Genius Group Expands Bitcoin Treasury, Generates $1 Million Profit, Cuts $1.5 Million Debt

GNS
December 04, 2025

Genius Group increased its Bitcoin holdings from 138 BTC to 180 BTC by purchasing 42 BTC at an average price of $89,700, a move that produced a $1 million realized profit in Q4 2025. The profit is split between $0.8 million earned from repurchasing Bitcoin at lower prices and $0.2 million from a prior sale of 62 BTC in October 2025 at an average of $108,000.

The company also reduced its flexible‑term debt by $1.5 million, bringing the balance down from $9.4 million to $7.9 million. All liens on the company’s assets that had been tied to earlier debt arrangements have been released, further freeing the firm’s balance sheet.
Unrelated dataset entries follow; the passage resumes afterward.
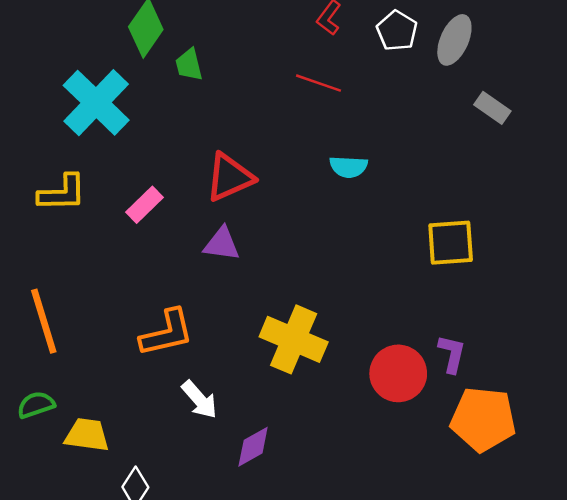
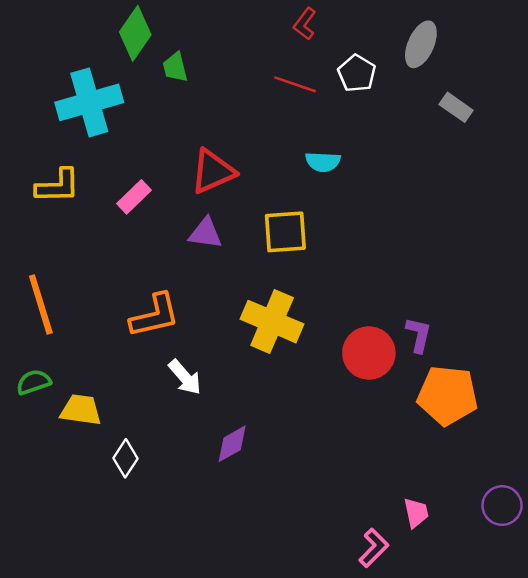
white pentagon: (397, 31) -> (357, 73), moved
cyan cross: (96, 103) -> (89, 102), turned 30
yellow square: (451, 243) -> (285, 232), moved
purple diamond: (253, 447) -> (232, 444), moved

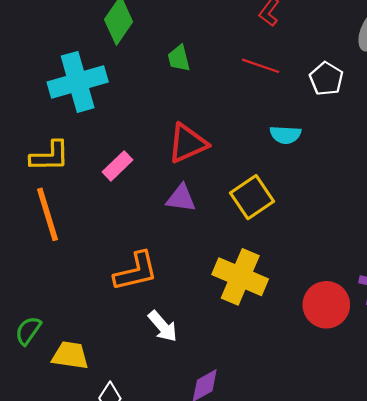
green trapezoid: (175, 67) -> (179, 58), moved
white pentagon: (357, 73) -> (326, 79), moved
yellow square: (285, 232) -> (252, 197), turned -30
orange line: (41, 305) -> (48, 214), moved
green semicircle: (34, 382) -> (28, 331), turned -36

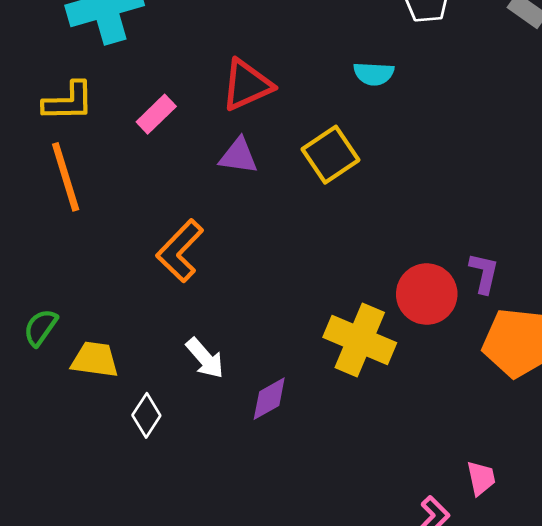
orange L-shape: (136, 271) -> (180, 251), turned 147
yellow cross: (240, 277) -> (360, 340), moved
white arrow: (163, 326) -> (205, 358), moved

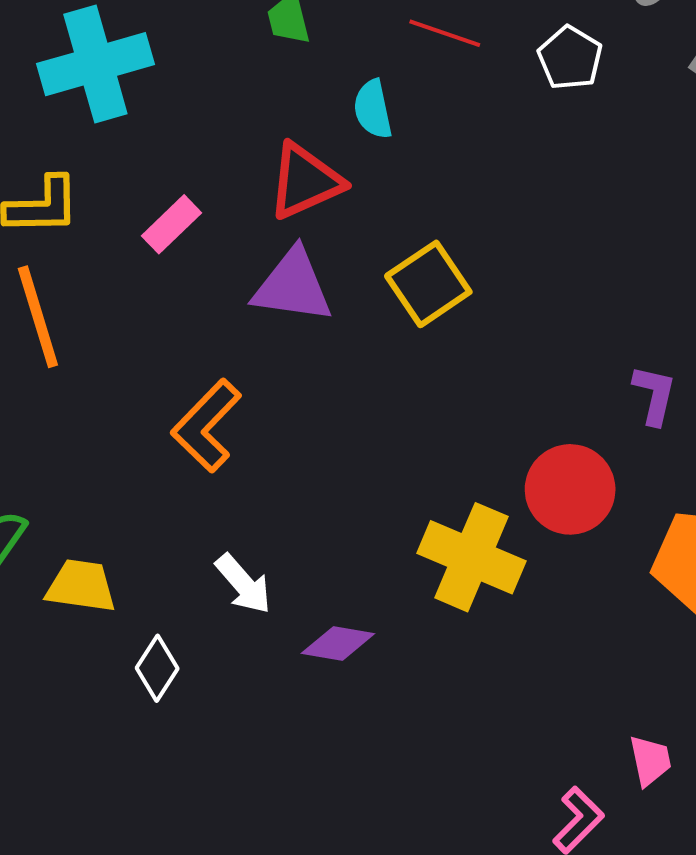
cyan semicircle: (374, 74) -> (373, 109), moved, turned 75
purple triangle: (238, 156) -> (293, 286), size x1.4
purple L-shape: (484, 273) -> (654, 395), moved
purple diamond: (269, 399) -> (338, 643), turned 39

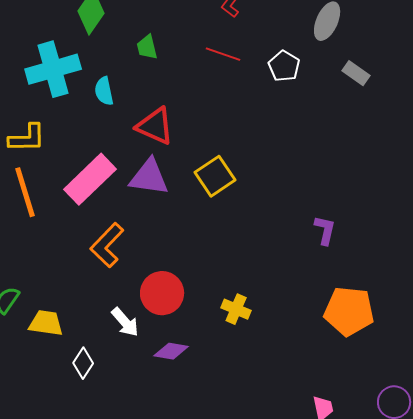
cyan semicircle: (373, 109) -> (104, 91), moved
red triangle: (305, 181) -> (155, 126), turned 48
pink rectangle: (171, 224) -> (90, 179), moved, size x1.8
red circle: (570, 489) -> (162, 293), moved
yellow cross: (471, 557) -> (236, 309), size x0.6

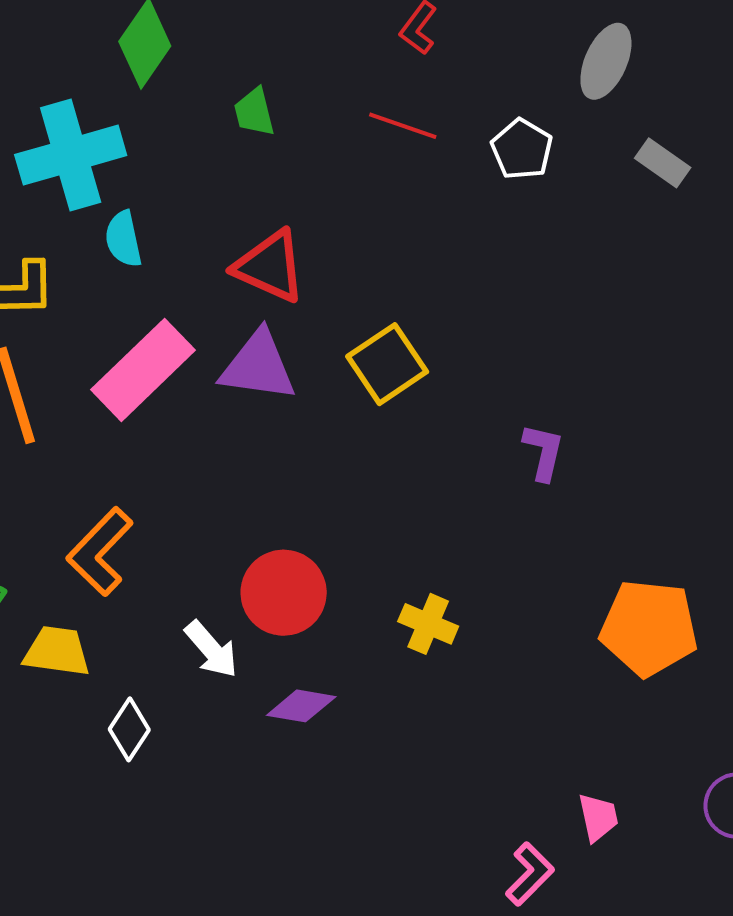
cyan semicircle: (104, 91) -> (123, 239), moved
purple L-shape: (325, 230) -> (543, 452), moved
orange L-shape: (107, 245) -> (100, 552), moved

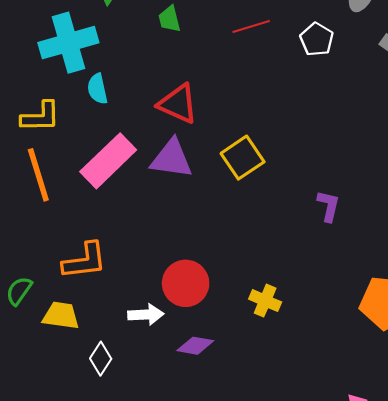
red line: (403, 126) -> (251, 26), turned -36
orange L-shape: (100, 552) -> (85, 261), turned -141
white arrow: (211, 649) -> (146, 315), turned -52

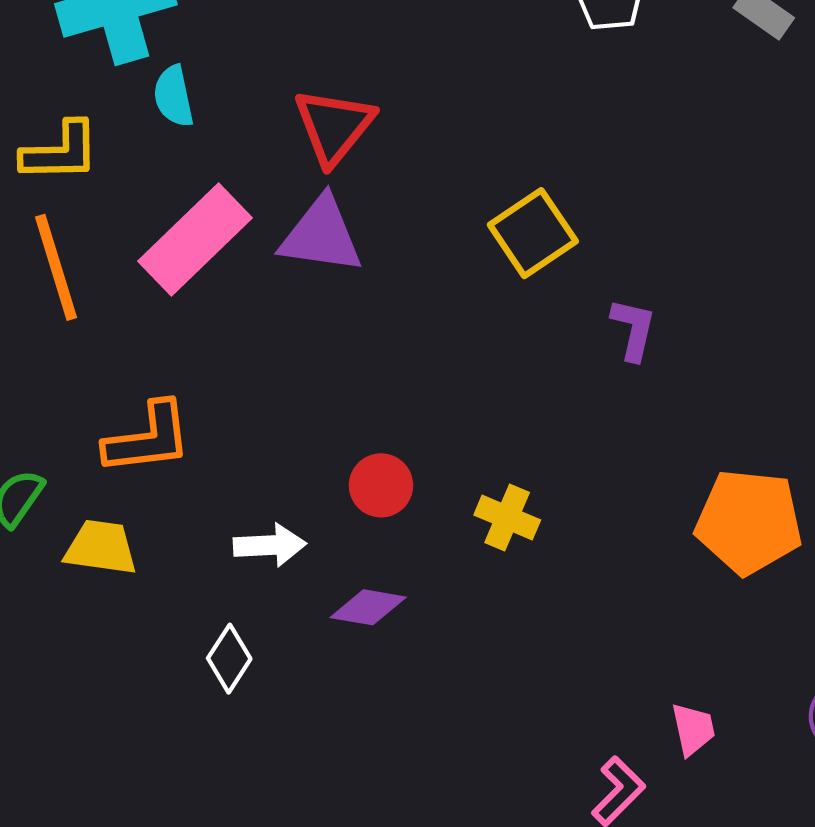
red triangle: (178, 104) -> (334, 126), turned 45
yellow square: (243, 158) -> (533, 233), moved
red circle: (186, 283) -> (381, 485), moved, size x0.7
white diamond: (101, 359) -> (229, 659), moved

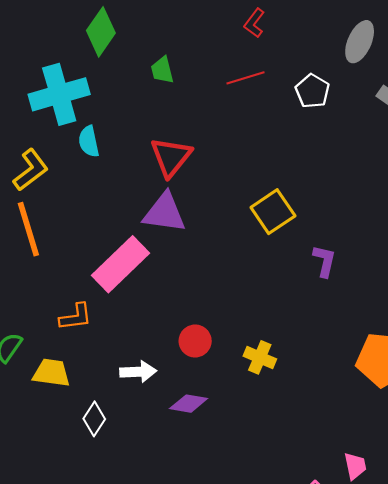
yellow L-shape: (60, 152) -> (31, 170), turned -36
pink rectangle: (195, 240) -> (121, 264), moved
orange L-shape: (148, 438) -> (76, 317), size x0.7
white diamond: (229, 659) -> (94, 419), moved

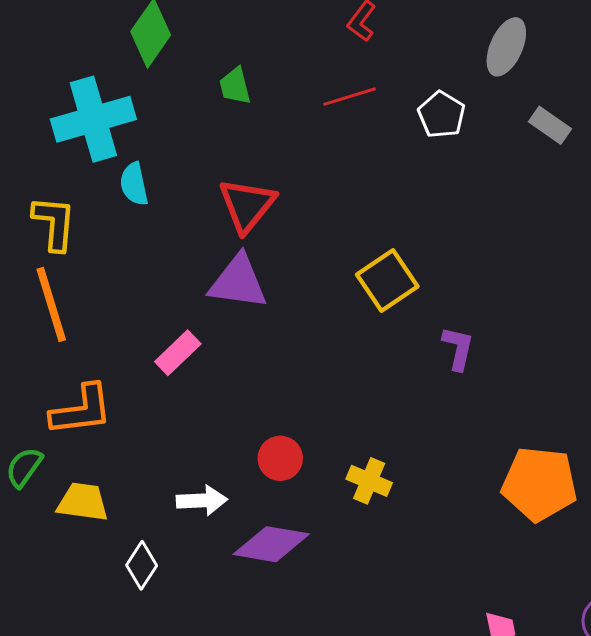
yellow L-shape: (31, 170) -> (54, 223), turned -48
pink rectangle: (121, 264) -> (178, 353), size x0.6
orange L-shape: (76, 317) -> (81, 410), moved, size x1.4
purple diamond: (189, 404) -> (271, 544), size x1.4

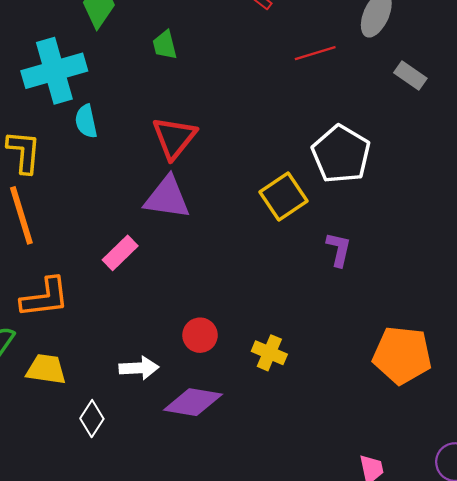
red line: (350, 97) -> (315, 53), moved
white pentagon: (442, 115) -> (341, 154), moved, size x1.6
CFO Gaurav Dama said the company has taken “prudent steps” to navigate Bitcoin’s price volatility, realizing significant gains for shareholders while strengthening the balance sheet for future acquisitions, share buybacks and the expansion of its AI‑powered education platform.

Despite the Treasury profit, Genius Group continues to face negative margins and rapid cash burn. Its Altman Z‑Score sits in the distress zone and the Piotroski F‑Score is poor, underscoring financial fragility. The firm is also embroiled in a class‑action lawsuit against Citadel Securities and Virtu Americas and has filed a RICO suit, both of which could impact cash flows.

The Treasury and debt moves are part of a broader strategy to shore up liquidity amid market volatility. Adding Bitcoin to the treasury provides a hedge and a source of cash‑equivalent reserves, while the debt reduction improves leverage and frees cash for strategic investments. Releasing liens removes constraints on asset use, giving management more flexibility to pursue growth initiatives.

Earlier this year, Genius Group completed a $33 million rights offering to purchase Bitcoin, and the current purchase continues that strategy. The company’s ongoing legal challenges and cash‑burn profile mean that the Treasury profit and debt reduction are important, but they must be viewed in the context of broader financial pressures and a focus on balance‑sheet resilience.